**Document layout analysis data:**
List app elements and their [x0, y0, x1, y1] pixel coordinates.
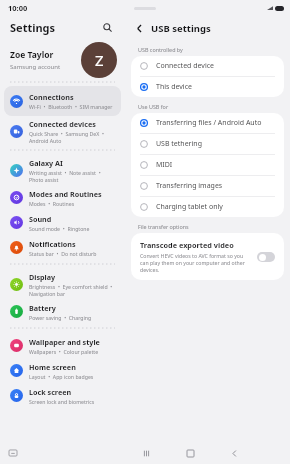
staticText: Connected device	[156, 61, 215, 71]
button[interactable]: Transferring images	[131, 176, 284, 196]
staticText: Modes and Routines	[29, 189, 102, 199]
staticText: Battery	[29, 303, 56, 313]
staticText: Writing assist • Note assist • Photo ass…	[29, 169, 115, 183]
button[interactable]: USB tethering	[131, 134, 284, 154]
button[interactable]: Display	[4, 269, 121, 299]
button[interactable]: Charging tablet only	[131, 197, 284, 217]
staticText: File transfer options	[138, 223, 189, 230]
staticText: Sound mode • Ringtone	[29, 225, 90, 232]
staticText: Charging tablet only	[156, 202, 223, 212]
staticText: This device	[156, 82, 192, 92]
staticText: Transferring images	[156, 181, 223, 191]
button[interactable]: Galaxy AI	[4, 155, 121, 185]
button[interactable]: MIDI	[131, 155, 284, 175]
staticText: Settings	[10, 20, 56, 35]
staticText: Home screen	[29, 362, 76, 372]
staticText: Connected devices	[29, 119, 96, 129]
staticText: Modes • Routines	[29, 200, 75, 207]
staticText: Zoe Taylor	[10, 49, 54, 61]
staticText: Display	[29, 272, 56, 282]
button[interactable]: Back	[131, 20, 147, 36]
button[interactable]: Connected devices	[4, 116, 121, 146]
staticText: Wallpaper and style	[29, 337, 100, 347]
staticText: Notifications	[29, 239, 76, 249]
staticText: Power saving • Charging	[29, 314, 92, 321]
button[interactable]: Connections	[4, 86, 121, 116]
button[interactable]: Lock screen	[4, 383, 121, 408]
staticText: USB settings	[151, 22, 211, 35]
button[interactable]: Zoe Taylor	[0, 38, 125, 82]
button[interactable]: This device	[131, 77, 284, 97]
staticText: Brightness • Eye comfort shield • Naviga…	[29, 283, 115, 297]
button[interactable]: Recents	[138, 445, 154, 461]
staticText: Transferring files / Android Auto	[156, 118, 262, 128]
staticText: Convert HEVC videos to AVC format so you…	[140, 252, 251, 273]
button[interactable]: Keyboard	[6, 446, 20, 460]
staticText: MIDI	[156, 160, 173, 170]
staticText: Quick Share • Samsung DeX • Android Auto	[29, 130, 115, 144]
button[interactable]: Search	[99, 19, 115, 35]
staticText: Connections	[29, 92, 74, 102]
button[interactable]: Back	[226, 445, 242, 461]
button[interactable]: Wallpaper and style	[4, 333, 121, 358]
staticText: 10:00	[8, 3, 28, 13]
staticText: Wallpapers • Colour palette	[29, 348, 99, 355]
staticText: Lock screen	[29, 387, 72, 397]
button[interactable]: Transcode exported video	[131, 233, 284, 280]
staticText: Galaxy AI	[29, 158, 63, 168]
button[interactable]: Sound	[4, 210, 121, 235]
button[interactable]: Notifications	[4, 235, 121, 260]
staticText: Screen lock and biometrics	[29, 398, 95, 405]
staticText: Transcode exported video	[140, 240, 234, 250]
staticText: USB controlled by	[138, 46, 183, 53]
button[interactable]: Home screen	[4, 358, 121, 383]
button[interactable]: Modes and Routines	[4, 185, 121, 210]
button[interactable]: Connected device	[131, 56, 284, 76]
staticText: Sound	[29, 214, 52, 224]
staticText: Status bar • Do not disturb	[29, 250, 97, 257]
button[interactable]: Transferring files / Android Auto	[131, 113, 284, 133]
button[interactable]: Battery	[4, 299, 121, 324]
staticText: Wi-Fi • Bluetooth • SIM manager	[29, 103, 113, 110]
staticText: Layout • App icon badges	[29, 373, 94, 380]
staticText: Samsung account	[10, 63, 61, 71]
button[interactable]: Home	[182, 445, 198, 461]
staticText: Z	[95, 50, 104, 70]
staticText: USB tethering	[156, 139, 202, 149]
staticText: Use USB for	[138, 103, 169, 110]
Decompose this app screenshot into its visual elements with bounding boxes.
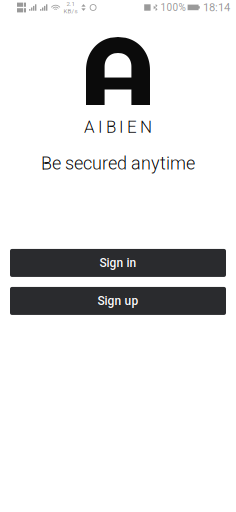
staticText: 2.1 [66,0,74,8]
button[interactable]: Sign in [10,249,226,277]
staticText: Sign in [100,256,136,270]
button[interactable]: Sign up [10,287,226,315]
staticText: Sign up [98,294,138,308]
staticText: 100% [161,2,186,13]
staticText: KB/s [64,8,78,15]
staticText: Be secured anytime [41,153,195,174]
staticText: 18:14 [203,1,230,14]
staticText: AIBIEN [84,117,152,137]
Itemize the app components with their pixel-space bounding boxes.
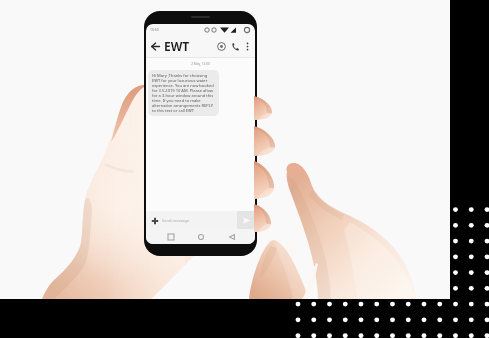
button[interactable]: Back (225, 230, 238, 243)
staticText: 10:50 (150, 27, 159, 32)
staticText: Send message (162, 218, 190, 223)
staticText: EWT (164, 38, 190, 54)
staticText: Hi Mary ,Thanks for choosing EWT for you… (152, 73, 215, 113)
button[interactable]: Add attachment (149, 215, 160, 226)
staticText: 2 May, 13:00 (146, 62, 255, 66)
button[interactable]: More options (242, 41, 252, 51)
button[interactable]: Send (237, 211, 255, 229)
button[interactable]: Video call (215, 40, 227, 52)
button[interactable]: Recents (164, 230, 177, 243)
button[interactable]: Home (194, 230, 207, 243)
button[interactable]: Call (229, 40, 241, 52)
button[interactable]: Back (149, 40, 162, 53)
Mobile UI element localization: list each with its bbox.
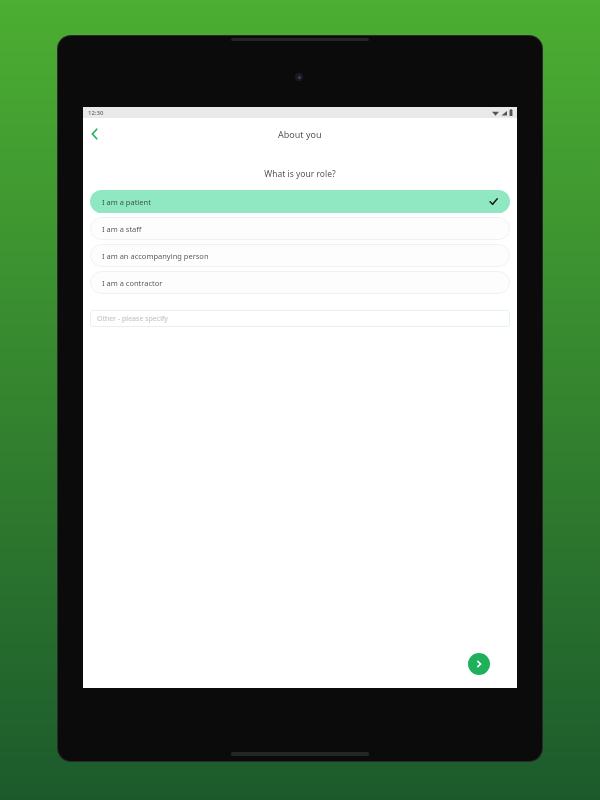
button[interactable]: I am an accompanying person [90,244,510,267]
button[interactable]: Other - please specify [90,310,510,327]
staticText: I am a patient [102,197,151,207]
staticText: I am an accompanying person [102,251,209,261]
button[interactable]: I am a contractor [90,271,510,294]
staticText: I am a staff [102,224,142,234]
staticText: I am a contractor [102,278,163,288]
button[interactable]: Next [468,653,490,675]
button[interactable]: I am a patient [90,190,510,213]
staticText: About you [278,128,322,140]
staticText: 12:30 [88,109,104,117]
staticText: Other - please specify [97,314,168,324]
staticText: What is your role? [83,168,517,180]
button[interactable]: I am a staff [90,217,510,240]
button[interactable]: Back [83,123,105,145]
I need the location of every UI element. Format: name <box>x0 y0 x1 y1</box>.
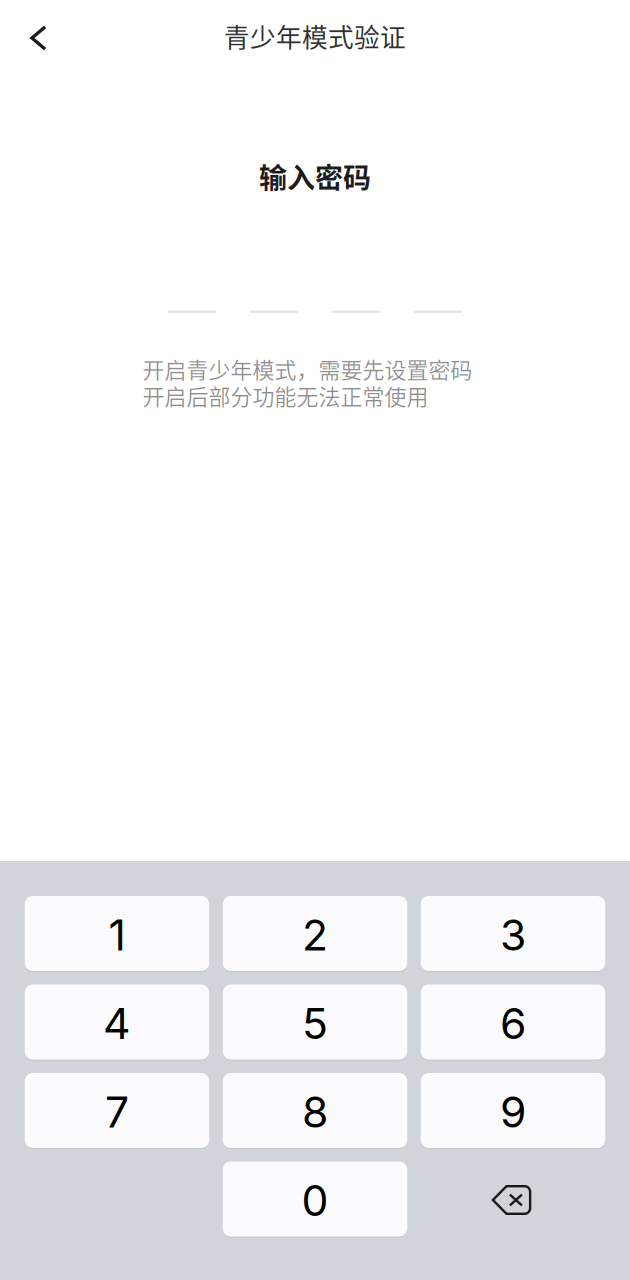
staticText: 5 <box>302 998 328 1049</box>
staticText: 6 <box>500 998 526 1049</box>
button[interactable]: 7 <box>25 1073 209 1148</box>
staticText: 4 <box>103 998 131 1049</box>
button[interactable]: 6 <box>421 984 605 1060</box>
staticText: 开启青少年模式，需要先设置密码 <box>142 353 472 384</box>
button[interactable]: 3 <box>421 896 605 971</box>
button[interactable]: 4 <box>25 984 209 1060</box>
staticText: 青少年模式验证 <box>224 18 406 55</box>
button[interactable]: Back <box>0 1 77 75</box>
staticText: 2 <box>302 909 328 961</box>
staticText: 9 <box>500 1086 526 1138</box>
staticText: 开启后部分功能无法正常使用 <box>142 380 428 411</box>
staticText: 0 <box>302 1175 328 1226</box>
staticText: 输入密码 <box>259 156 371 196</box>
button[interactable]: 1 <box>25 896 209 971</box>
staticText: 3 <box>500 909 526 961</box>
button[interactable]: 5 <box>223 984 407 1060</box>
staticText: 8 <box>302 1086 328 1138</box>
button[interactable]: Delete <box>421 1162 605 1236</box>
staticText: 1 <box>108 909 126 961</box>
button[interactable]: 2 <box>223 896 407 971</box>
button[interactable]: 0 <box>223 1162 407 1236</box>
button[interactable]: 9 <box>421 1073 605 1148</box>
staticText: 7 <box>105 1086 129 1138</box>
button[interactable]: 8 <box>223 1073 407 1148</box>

==

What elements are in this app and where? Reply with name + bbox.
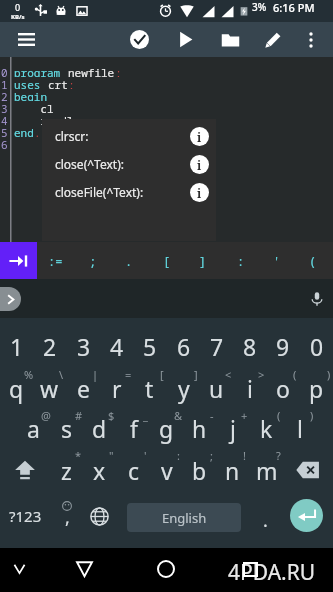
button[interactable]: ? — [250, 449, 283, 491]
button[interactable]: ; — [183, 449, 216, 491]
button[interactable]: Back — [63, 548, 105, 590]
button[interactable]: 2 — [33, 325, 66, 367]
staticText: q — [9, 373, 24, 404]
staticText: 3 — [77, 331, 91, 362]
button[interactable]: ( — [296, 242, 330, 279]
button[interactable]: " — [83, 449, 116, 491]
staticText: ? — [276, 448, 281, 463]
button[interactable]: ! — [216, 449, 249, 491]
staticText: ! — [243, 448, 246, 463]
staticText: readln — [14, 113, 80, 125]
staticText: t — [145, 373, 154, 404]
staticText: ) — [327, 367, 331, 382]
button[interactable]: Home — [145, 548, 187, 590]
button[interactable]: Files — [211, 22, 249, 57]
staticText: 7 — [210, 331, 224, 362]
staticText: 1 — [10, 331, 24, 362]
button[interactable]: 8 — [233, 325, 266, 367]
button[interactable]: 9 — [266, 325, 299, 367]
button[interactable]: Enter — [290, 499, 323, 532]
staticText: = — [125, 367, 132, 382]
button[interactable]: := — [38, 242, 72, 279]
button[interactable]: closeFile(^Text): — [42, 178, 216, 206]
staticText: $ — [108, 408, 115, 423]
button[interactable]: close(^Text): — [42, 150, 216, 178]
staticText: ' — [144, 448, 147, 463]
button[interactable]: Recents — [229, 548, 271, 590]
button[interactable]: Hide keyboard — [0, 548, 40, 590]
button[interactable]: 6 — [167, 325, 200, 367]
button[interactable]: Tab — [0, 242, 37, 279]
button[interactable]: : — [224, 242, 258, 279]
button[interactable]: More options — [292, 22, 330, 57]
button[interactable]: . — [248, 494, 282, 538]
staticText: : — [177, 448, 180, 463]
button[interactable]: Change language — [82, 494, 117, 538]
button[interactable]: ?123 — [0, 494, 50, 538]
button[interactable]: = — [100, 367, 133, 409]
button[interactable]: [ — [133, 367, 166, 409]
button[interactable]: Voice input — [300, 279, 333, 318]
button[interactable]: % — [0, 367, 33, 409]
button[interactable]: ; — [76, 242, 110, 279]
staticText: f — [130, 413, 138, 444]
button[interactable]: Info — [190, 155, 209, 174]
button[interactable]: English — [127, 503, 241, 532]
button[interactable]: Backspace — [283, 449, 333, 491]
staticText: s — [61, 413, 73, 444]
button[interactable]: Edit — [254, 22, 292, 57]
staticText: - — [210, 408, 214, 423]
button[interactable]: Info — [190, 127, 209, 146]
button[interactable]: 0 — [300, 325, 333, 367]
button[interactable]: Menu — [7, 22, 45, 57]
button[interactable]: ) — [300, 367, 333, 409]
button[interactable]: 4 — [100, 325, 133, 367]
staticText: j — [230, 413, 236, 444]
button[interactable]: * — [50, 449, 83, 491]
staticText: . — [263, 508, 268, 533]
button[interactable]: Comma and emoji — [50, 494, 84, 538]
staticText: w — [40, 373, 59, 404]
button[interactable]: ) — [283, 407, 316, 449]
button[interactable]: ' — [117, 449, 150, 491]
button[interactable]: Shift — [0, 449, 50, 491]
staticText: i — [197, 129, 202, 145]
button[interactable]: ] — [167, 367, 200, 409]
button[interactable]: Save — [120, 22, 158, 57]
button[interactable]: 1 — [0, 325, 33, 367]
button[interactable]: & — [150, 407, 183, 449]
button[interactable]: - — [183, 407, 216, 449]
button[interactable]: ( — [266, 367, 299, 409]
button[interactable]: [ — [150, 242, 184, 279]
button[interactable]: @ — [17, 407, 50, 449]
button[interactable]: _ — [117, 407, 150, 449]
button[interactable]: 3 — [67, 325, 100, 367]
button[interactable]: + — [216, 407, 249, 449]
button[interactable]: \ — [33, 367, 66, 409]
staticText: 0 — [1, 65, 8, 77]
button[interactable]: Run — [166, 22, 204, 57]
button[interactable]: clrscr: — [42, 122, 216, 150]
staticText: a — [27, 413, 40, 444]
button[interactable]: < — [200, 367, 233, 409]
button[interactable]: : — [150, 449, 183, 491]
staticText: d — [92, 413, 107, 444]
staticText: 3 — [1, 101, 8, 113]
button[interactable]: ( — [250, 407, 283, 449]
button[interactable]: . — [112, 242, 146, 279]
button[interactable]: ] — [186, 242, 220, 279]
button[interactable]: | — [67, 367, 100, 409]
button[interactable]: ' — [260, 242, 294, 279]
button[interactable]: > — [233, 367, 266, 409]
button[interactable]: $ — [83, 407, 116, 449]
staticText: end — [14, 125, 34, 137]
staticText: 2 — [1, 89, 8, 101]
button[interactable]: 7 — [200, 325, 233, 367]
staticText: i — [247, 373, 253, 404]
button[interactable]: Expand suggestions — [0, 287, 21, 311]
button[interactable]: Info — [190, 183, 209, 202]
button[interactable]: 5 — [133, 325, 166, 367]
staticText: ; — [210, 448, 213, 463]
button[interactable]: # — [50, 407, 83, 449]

--

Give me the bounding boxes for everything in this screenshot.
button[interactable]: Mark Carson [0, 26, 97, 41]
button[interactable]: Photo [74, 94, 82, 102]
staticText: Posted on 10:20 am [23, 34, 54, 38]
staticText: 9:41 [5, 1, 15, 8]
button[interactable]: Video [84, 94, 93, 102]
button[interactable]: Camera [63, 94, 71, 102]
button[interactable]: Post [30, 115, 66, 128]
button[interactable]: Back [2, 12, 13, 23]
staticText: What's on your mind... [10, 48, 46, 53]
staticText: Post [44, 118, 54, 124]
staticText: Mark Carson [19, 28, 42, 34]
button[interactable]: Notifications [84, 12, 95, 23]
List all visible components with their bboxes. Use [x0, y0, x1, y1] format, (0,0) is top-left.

**WHAT YOU WILL DO:**
Look above for the line with "Give me the"; retype exactly that line, every line after it up to the line with "List all visible", and that line too, nothing else.

**SOLUTION TO THIS TASK:**
Give me the bounding boxes for everything in this screenshot.
button[interactable]: Mark Carson [0, 26, 97, 41]
button[interactable]: Photo [74, 94, 82, 102]
staticText: Posted on 10:20 am [23, 34, 54, 38]
staticText: 9:41 [5, 1, 15, 8]
button[interactable]: Video [84, 94, 93, 102]
button[interactable]: Camera [63, 94, 71, 102]
button[interactable]: Post [30, 115, 66, 128]
button[interactable]: Back [2, 12, 13, 23]
staticText: What's on your mind... [10, 48, 46, 53]
staticText: Post [44, 118, 54, 124]
staticText: Mark Carson [19, 28, 42, 34]
button[interactable]: Notifications [84, 12, 95, 23]
List all visible components with their bboxes. Use [x0, y0, x1, y1] format, (0,0) is top-left.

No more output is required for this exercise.